L’album se compose de dix-sept morceaux d’une electro-drum’n’bass punk chaotique bourrée de l’humour corrosif qui manque parfois à Alec Empire (mais pas moins bruyante que certains Merzbow, idole avouée du Kid). Il faut dire qu’avec des titres hilarants comme Luke Vibert can kiss my indie-punk whiteboy ass (parodie réussie du précité Luke Vibert) ou It’ll take millions in plastic surgery to make me black (40 secondes de provoc digitale), déjà on s’amuse bien. Plus sérieusement, Buffalo606 est une perle poétique digne du film de Vincent Gallo, qui prouve à elle seule que le Kid est un prétendant très sérieux au trône d’Aphex Twin, talonné de près par Christophe de Babalon (avec qui il a partagé un maxi sur Fat Cat). Kidrush est effectivement d’une urgence stressante, renforcée par le discours énervé d’une riot girl tandis que GQ on the EQ (originellement paru sur 555 Recordings en vinyle rouge) et Ruin it, ruin them, ruin yrself tha ruin me font figure de morceaux de bravoure dans la mesure où ils font mieux qu’Autechre sans se fatiguer : déchets sonores, rythmiques hip-hop tordues, guimbarde-gameboy : terrible. Toujours avec un énorme sourire en coin, le kid imite Prince sur Secrets4sale, et voilà une bonne tranche de funk électronique dysfonctionnel et torturé. Bien sûr, on a aussi droit à quelques décharges puériles de bruit incontrôlé (Juvenile hall rollcall, Two fingers in the air anarchy style, Hardcore). Curieusement, il y a quand même un petit morceau ambient, le bien nommé For when yr just happy to be alive.

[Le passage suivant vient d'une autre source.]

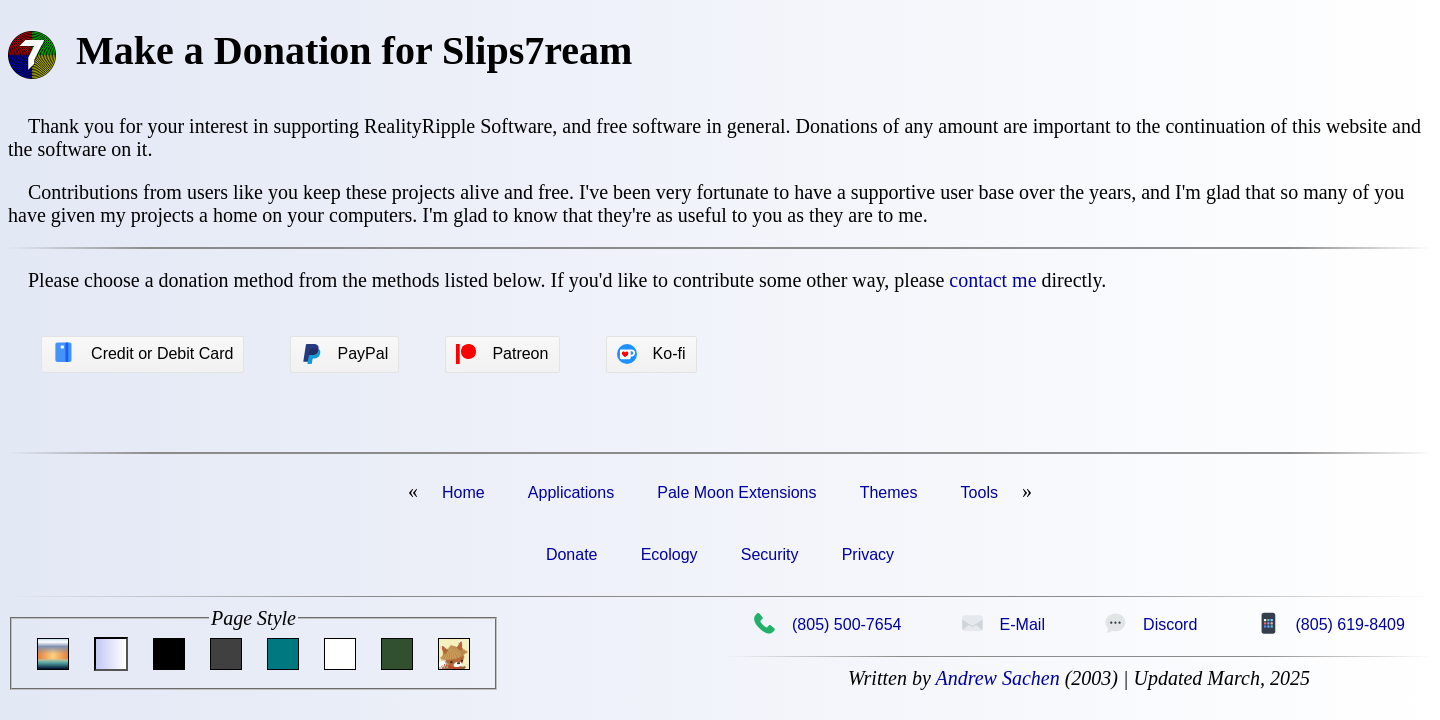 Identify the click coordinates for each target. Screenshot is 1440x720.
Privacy (868, 554)
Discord (1150, 624)
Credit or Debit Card (142, 353)
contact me (992, 280)
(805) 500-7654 (827, 624)
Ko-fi (651, 354)
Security (770, 554)
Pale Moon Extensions (736, 492)
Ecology (669, 554)
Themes (889, 492)
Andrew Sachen (997, 678)
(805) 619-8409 (1331, 624)
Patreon (502, 354)
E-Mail (1003, 624)
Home (463, 492)
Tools (979, 492)
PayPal (345, 354)
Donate (572, 554)
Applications (571, 492) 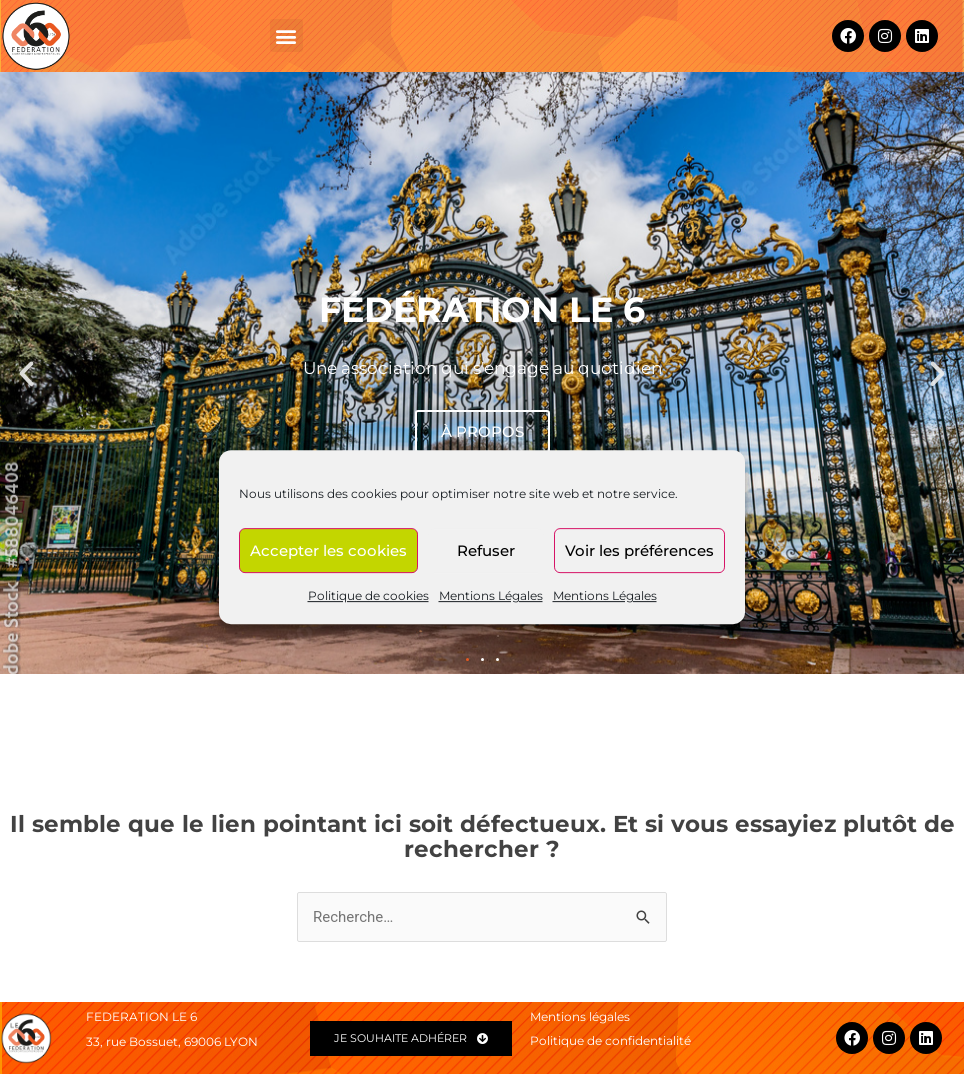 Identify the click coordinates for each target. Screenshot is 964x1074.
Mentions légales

Mais le naturel revient vite au galop avec Dame nature, morceau puissant et tendu qui est évidemment tout sauf naturel et évoque plutôt une rave qui tourne mal dans un hangar de banlieue. My kitten résume tout le talent d’architecte du Kid, entre couches de parasites et mille-feuilles de papier de verre. Le disque se termine par un remix de Hrvatski, hilarant et débile, (raggamuffin de bruit blanc ?) conclusion parfaite d’un album qui laisse pantelant.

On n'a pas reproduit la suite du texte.